For the three months ended September 30, 2009 and 2008, our revenues related to our agreement with Nycomed for Preotact were $2.5 million and $2.2 million in royalty revenue, respectively. In July 2007, we sold our right to receive certain future royalty payments from Nycomed's sale of Preotact in Europe to DRI Capital.
During the three months ended September 30, 2009 and 2008, we recognized royalty revenue of $1.0 million and $531,000, respectively, from Kyowa Kirin (formerly Kirin Pharma) for sales of Regpara, which was launched in the first quarter of 2008.
During the three months ended September 30, 2009 and 2008, we recognized royalty revenue of $94,000 and $0, respectively, from Ortho-McNeil-Janssen Pharmaceutical, Inc. ("Ortho") for sales of Nucynta, which was launched in the second quarter of 2009.
For the three months ended September 30, 2009 and 2008, our revenues related to our agreement with Nycomed for teduglutide were $0 and $4.4 million, respectively.
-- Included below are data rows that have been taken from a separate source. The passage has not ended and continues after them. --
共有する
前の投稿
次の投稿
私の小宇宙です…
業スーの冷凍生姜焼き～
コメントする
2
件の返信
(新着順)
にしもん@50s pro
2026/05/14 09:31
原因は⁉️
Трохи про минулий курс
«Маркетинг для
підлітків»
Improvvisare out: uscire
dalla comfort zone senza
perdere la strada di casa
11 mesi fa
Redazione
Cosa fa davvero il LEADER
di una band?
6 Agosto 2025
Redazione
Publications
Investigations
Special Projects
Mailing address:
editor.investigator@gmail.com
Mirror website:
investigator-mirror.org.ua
In September 2007, we entered into an agreement with Nycomed for the rights to develop and commercialize teduglutide in territories outside of North America for gastrointestinal disorders. In connection with this agreement, we received a $35.0 million up-front license fee under the Nycomed agreement. Due to our continued involvement under the agreement we recognized revenue over the estimated performance period and at June 30, 2009 we had fully recognized the deferred revenue.
Cost of License Fees. Our cost of license fees primarily relate to fees owed to a third party resulting from the licensing of teduglutide to Nycomed in September 2007. We recorded cost of license fees of $0 and $885,000 during the three months ended September 30, 2009 and 2008, respectively. Under the third party licensing agreement, we have made cash payments of approximately $6.6 million to date, related to the Nycomed teduglutide agreement. All of the cost of license fees related to teduglutide have been recognized as expense as of June 30, 2009 in conjunction with the related deferred revenue.
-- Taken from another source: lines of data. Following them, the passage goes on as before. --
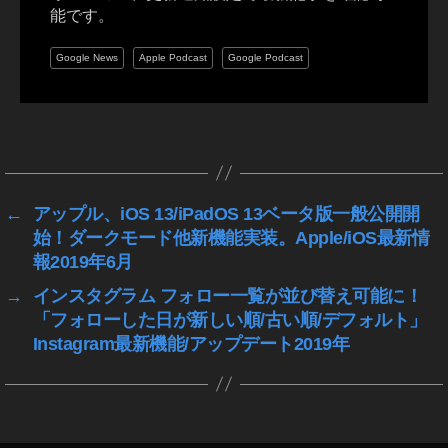
,
能です。
ビ
ッ
Google News
Apple Podcast
Google Podcast
ト
コ
イ
ン
タ
値
グ
動
き
←
アップル、iOS 13/iPadOS 13ベータ版一般公開開
,
始！ダークモード他新機能実装。Apple/iOS最新情
ビ
報2019年6月
ッ
ト
→
インスタグラム フォロー一覧が並び替え可能に！
コ
「フォローした日が新しい順/古い順/デフォルト」
イ
Instagram最新機能/アップデート2019年
ン
１
２
０
万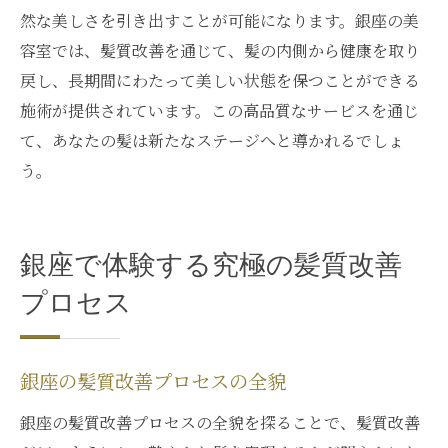
然な美しさを引き出すことが可能になります。銀座の美
容室では、髪質改善を通じて、髪の内側から健康を取り
戻し、長期間にわたって美しい状態を保つことができる
施術が提供されています。この高品質なサービスを通じ
て、あなたの髪は新たなステージへと導かれるでしょ
う。
銀座で体験する究極の髪質改善
プロセス
銀座の髪質改善プロセスの全貌
銀座の髪質改善プロセスの全貌を探ることで、髪質改善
Research and Development. Our research and development expenses are primarily comprised of personnel-related costs for our employees who are dedicated to development activities, and from the fees paid and costs reimbursed to outside professionals to conduct research, preclinical and clinical trials, and to manufacture drug compounds and related supplies prior to FDA approval. For the three months ended September 30, 2009 our research and development expenses increased to $9.8 million from $5.3 million for the three months ended September 30, 2008. The increase in research and development expenses primarily related to a $4.3 million increase in outside services primarily due to higher levels of activity in our ongoing clinical studies and commercial supply chain management. The increase was partially offset by a $481,000 reduction of research and development expenses due to our agreement with Nycomed where we agreed to share equally in both companies' external costs for the clinical trial for teduglutide in SBS.
General and Administrative. Our general and administrative expenses consist primarily of the costs of our management and administrative staff, business insurance, property taxes, professional fees, legal fees and product marketing activities. Our general and administrative expenses increased to $5.8 million for the three months ended September 30, 2009 from $3.7 million for the comparative period in 2008. The increase in general and administrative expenses for 2009 primarily related to a $637,000 increase in personnel costs primarily related to an increase in severance and share-based compensation costs during the three months ended September 30, 2009 and a $1.2 million increase in outside costs, which includes a $724,000 increase in legal fees and $613,000 in strategic and marketing consulting costs, partially offset by a decrease in general outside costs in the three months ended September 30, 2009.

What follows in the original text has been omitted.